The RSA Conference last February brought together 40,000 of the brightest minds in cybersecurity, along with their products, promises and predictions. But as RSA's Amit Yoran repeatedly pointed out, “There are no silver bullets in security.” We can't apply pricey “next-gen” solutions and think that keeps us safe from further attack. The intruders are already inside, and the damage they'll cause is not a matter of “if” but “when.”
Nowhere has this been more apparent than in the technology industry. Despite record-breaking cybersecurity spending, we're still playing a defensive game of catch-up. It's time for technology companies to go on the offensive. It's hunting season.
Networks are now borderless — perimeter-based defenses alone will be as effective as line infantry against guerilla fighters lurking in the forest. Cloud, mobile and constantly emerging technology disruptions of all kinds make corporate networks more vulnerable than ever before. Connected, virtualized everything creates new opportunities for exploitations, brand new schemes of unprecedented complexity and multiplying motives.
Our best defense is the ability to detect early and respond rapidly.
The threats are layered, entwined and multi-vectored, so our security measures have to be multifaceted. To protect our organizations from all the right angles, we need to understand our cyber economic business risk — which of the threats, motives and malicious actors will put our organization and assets in their crosshairs. Have we done a clear assessment of all the ways they can infiltrate and what they are most likely to do or steal once they are in? In assessing risk, we have to look way beyond our infrastructure: to data assets, intellectual property (IP) of all types, geopolitical influences, critical strategies and initiatives, and, perhaps most importantly, business relationships, from vendors to supply chain partners to M&A targets.
Our best defense is the ability to detect early and respond rapidly. Automation, artificial intelligence and machine learning should ease the burden of monitoring and remediation, but they are no match for advanced persistent threats (APTs).
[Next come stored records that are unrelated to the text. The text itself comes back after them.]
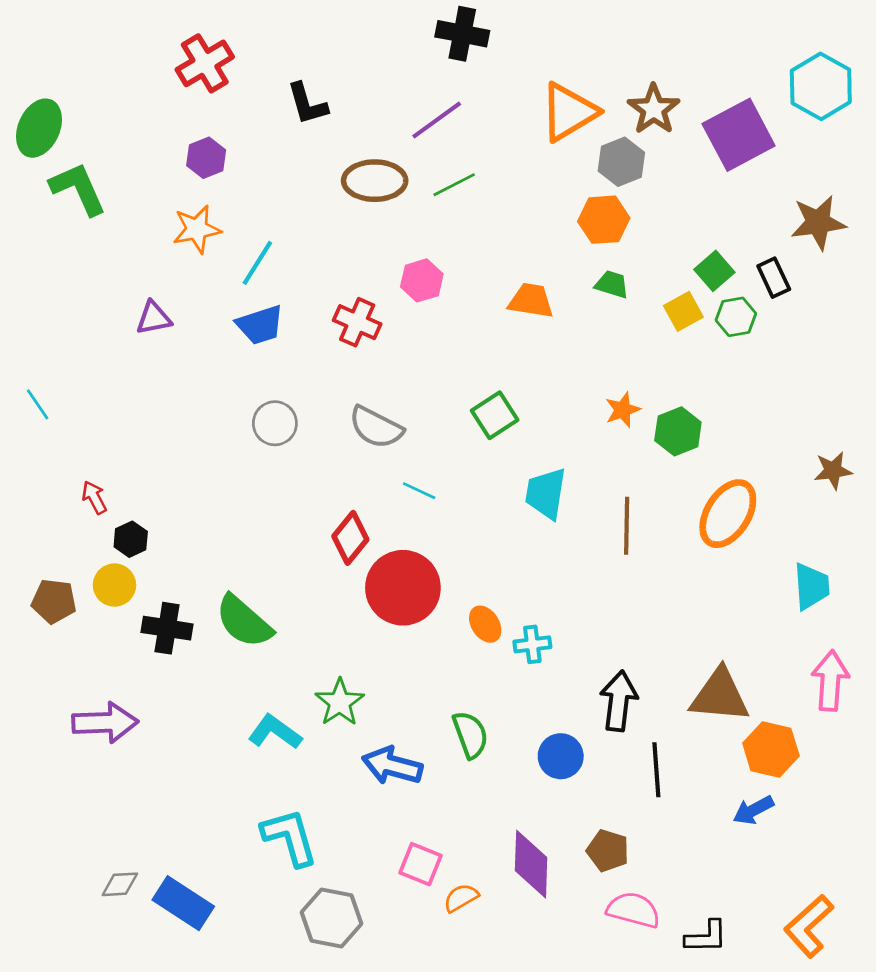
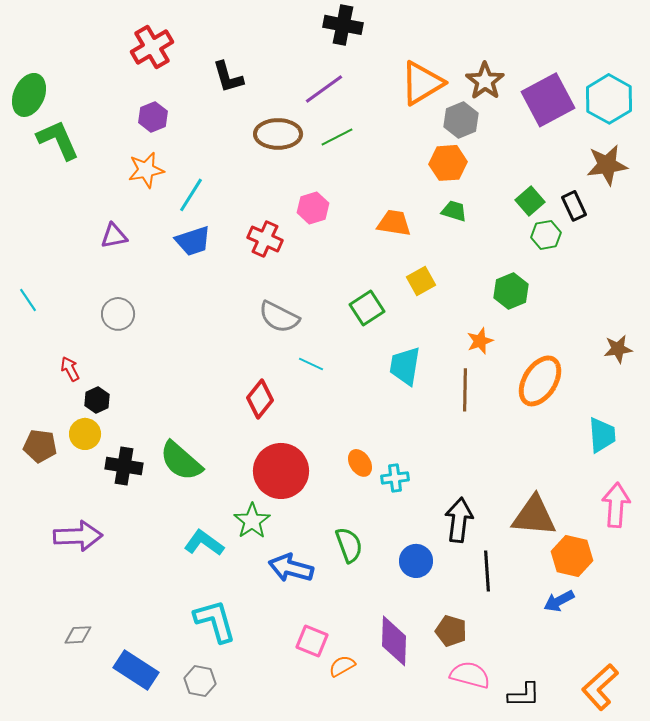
cyan hexagon: (821, 86) -> (609, 99), moved
yellow square: (683, 311) -> (421, 281), moved
orange star: (623, 410) -> (480, 341), moved
gray circle: (275, 423) -> (118, 314), moved
green hexagon: (678, 431) -> (511, 291), moved
red circle: (403, 588) -> (281, 471), moved
gray diamond: (120, 884) -> (78, 635), moved
gray hexagon: (332, 918) -> (200, 681), moved, size x0.7

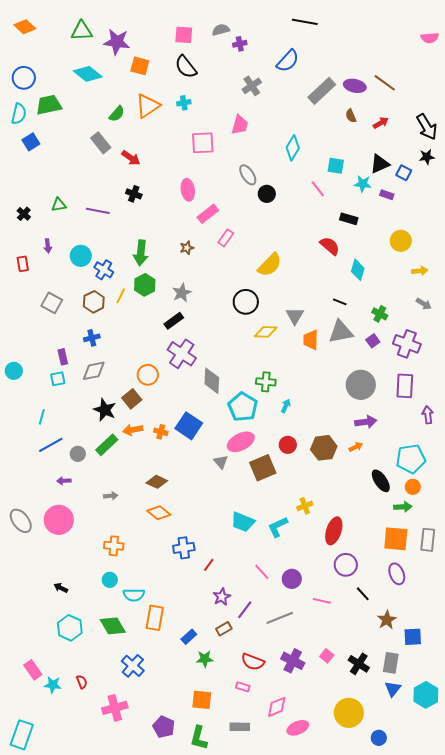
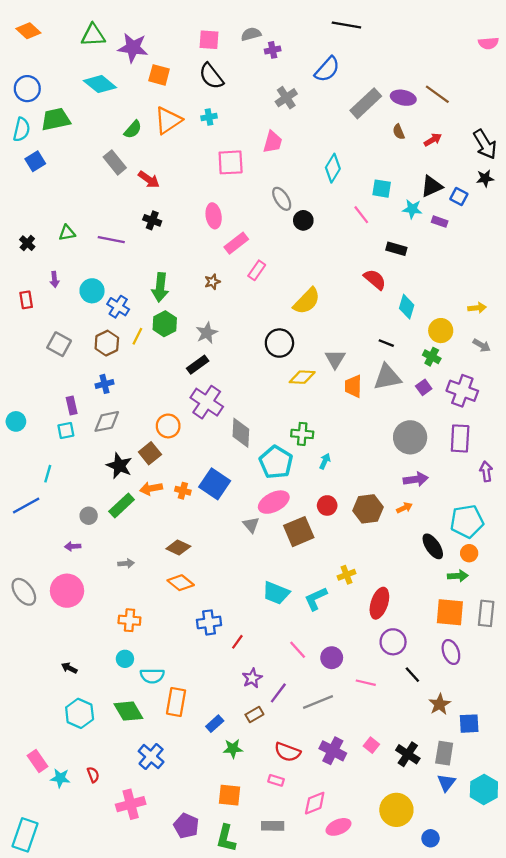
yellow circle: (401, 241) -> (441, 331), moved
blue line: (51, 445) -> (26, 505), moved

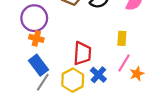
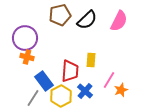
yellow rectangle: (122, 38) -> (91, 60), moved
blue rectangle: (38, 65) -> (44, 81), moved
In this environment, technology organizations need to build a “hunting culture” that enables creative, curious problem-solvers to track down opponents, malicious code and potential threats from competitors, state-sponsored spies and organized crime rings. Actively hunting for APTs and indicators of compromise (IOC) will provide a much more precise profile of how and why an enterprise is being targeted. These forensic investigations should be done proactively, and as a central component of any M&A transaction, to track threats throughout the extended business network and to gain crucial insight into how stolen data or IP could be leveraged in the future.
Data and IP are currency, both to legitimate organizations and to criminal ones. Like money, data can be used as leverage in myriad ways. Competitors might want to lurk on your M&A activity to get insight into pipelines and negotiation strategies. Hacktivists might be after your board books. State-sponsored terrorists might collect employee data to enable social engineering techniques that will allow them access to inject malicious code into products or networks, wreaking havoc throughout critical infrastructure or across a client base.
The human intelligence factor in cyber defense cannot be underestimated. Meaningful, corporate-wide education about cyber hygiene (e.g., strong passwords, multifactor authentication, encryption and phishing schemes) is increasingly essential. Close, constant monitoring of user access, identity management and authentication protocols is also being emphasized in security recommendations. Knowing exactly who is allowed to do what with which data assets makes it easier to detect intruders and stop leaks.
Woven together, these offensive and defensive cybersecurity measures give technology companies a fighting chance against adversaries. Visibility across our networks, supply chains and beyond is paramount. A comprehensive view of our cyber economic business risk is the key to setting priorities and strategies, spending wisely on cybersecurity technology and hunting down the bad guys before they can get our gold.
Jeff Liu is global sector head, technology – transaction advisory services, EY. He is a principal of Ernst & Young and a senior managing director at Ernst & Young Capital Advisors, a broker-dealer affiliate of Ernst & Young that provides investment banking services. The views reflected in this article are the views of the author and do not necessarily reflect the views of the global EY organization or its member firms.